Le prix moyen d’un tel bien reste moins cher à Neuchâtel que chez les voisins. Il se situe pour l’ensemble du canton à 1’091’000 francs, contre 1’387’000 francs pour la moyenne helvétique. L’étude mentionne la volonté des ménages d’acheter des villas, mais évoque également un “haut niveau des prix et des exigences à remplir en matière de financement”. De quoi empêcher la concrétisation d’achat.

Le marché de la PPE

Les prix ont augmenté pour le marché de la propriété par étage (PPE). La hausse a toutefois ralenti au cours du deuxième trimestre, et il y a même eu un recul des prix lors du dernier trimestre. Les experts de la BCN expliquent ce phénomène par l’évolution démographique. En absolu, peu de personnes s’installent dans le canton de Neuchâtel.
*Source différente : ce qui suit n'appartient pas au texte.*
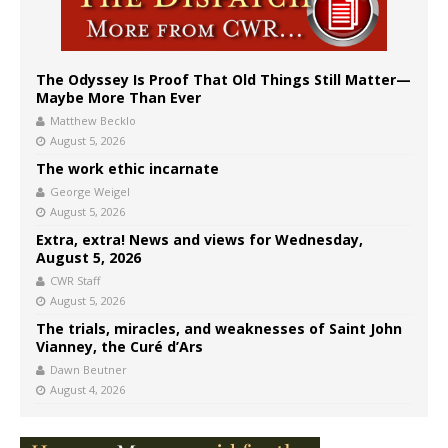
The Odyssey Is Proof That Old Things Still Matter—
Maybe More Than Ever
Matthew Becklo
August 5, 2026
The work ethic incarnate
George Weigel
August 5, 2026
Extra, extra! News and views for Wednesday,
August 5, 2026
CWR Staff
August 5, 2026
The trials, miracles, and weaknesses of Saint John
Vianney, the Curé d’Ars
Dawn Beutner
August 4, 2026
La demande est contenue et ne génère pas de hausse. En plus de cela, la crise actuelle du Covid-19 impacte également les prix. Ces deux facteurs suggèrent que le recul observé au dernier trimestre se poursuivra au cours de l’année 2020. L’étude réfute l’hypothèse d’un effondrement des prix, grâce aux taux d’intérêts très bas.

Baisse des demandes de permis, augmentation de l’offre

Les projets se concrétisent. Il y a donc eu moins de demandes de permis en 2019. La BCN rappelle dans son étude que ce phénomène est comparable au canton de Vaud. A cette baisse de demandes de permis s’ajoute l’augmentation de l’offre d’appartements en PPE, à hauteur de 5,1% au dernier trimestre.

La répartition s’est bien faite géographiquement, et une quinzaine de projets de plus de 5 millions de francs ont reçu le feu vert au niveau du permis de construire. En tout, cela représente 550 appartement sur le marché à court terme.

Crédits: BCN.

Les disparités entre régions sont toujours présentes. Au Locle, région la moins chère, un appartement en PPE moyen coûte environ 477’000 francs. Ce bien fictif de 110m2 de surface habitable se monnaie 921’000 francs dans le Littoral neuchâtelois.

Crédits: BCN.

Logements vacants: un vrai souci

La moyenne suisse des logements vacants se situe à 1,7%. Elle atteint 2,4% dans le canton de Neuchâtel. Pourquoi ? D’une part, le recul démographique continue de peser sur le marché des logements. Autant les autorités que les patrons parlent d’un phénomène d’exode. Les travailleurs se logent parfois à Gampelen, La Neuveville ou encore du côté de Grandson. Les cantons voisins attirent grâce à leur fiscalité. Autre facteur qui pèse dans la balance: la construction. Beaucoup d’immeubles - et donc de logements - sont sortis de terre au cours des dernières années, ce qui contribue à asseoir ou augmenter le taux de vacance.

Et après la crise ?

Le marché du logement pourraient bien changer après la crise du Covid-19. “Le télétravail appelle de nouvelles typologies de logements, les services en ligne entraînent une demande accrue pour des locaux de logistique, l’immobilier de la santé redevient une évidence et la digitalisation de l’immobilier va s’accélérer” souligne l’étude.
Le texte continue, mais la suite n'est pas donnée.